Aparte de alguna que otra excursión a la zona intermedia aire-agua, los escorpios hubieran podido permanecer para siempre en el mar, medio al que se habían adaptado con todo éxito. Pero a diferencia del comején y la hormiga no habían quedado atrapados en un callejón sin salida de la evolución. Sabían reaccionar ante los cambios.

Y en verdad, el cambio había llegado al mundo oceánico, aunque por el momento en muy pequeña escala. Objetos maravillosos caían del cielo. Seguramente valdría la pena ir a buscarlos a su fuente. Lo harían cuando llegara el momento.

No había motivos de prisa en el mundo intemporal del mar de Thalassa. Pasarían varios años antes de que se aventuraran a ese medio hostil del cual sus exploradores traían informes tan extraños.

Lo que no sabían era que a su vez otros exploradores los estudiaban; y que el momento elegido para salir sería el menos oportuno.

Tendrían la desgracia de aventurarse a la tierra firme durante el segundo gobierno, tan inconstitucional como eficiente, del presidente Owen Fletcher.

IX — SAGAN

56 — Voces del tiempo

Kumar Lorenson nació cuando la nave estelar Magallanes se hallaba a pocos años luz de Thalassa pero su padre dormía y no se enteró del hecho hasta trescientos años después.

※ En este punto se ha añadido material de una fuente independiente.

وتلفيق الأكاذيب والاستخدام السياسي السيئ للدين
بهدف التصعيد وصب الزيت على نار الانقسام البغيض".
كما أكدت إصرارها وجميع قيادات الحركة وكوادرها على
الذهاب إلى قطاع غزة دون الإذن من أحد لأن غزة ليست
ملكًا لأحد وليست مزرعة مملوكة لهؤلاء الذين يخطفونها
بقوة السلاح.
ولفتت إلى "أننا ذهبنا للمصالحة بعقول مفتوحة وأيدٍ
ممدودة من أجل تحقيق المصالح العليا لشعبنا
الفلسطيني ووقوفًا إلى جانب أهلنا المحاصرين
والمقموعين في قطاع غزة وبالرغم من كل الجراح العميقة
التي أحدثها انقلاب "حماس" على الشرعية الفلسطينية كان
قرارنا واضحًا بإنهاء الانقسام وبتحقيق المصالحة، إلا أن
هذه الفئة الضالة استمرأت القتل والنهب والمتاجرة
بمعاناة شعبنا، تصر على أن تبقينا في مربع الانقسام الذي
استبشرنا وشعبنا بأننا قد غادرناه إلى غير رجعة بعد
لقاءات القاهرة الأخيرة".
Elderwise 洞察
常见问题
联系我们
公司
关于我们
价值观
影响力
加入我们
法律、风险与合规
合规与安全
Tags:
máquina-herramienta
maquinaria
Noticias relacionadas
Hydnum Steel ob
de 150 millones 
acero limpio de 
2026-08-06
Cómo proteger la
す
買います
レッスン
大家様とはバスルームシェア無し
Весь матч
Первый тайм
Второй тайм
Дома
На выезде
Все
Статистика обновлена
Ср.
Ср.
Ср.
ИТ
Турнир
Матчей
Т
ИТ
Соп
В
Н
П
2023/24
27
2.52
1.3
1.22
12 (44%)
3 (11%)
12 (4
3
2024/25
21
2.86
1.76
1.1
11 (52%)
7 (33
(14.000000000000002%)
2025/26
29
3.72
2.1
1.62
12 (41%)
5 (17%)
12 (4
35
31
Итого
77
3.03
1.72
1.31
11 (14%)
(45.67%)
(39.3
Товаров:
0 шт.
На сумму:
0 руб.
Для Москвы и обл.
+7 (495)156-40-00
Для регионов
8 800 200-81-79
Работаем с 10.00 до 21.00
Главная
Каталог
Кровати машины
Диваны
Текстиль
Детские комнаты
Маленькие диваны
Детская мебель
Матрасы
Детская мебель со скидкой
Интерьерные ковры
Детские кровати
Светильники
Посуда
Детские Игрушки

Lloró al pensar que su hibernación sin sueños había abarcado toda la vida de su primer hijo. Superada la angustia inicial, buscaría en los bancos de datos de la nave. Vería a su hijo, ya hombre, escucharía su voz, trasmitiéndole saludos que no podría contestar.

También vería (no había manera de evitarlo) el lento envejecimiento de la muchacha, muerta siglos atrás, que apenas la semana anterior se había acostado en sus brazos. El último adiós sería pronunciado por labios ancianos, que entonces serían polvo.

Superaría el lacerante dolor. Lo aguardaba la luz de un nuevo sol, y un nuevo hijo en ese mundo que ya atraía al Magallanes hacia su última órbita.

Algún día se desvanecería el dolor; el recuerdo, jamás.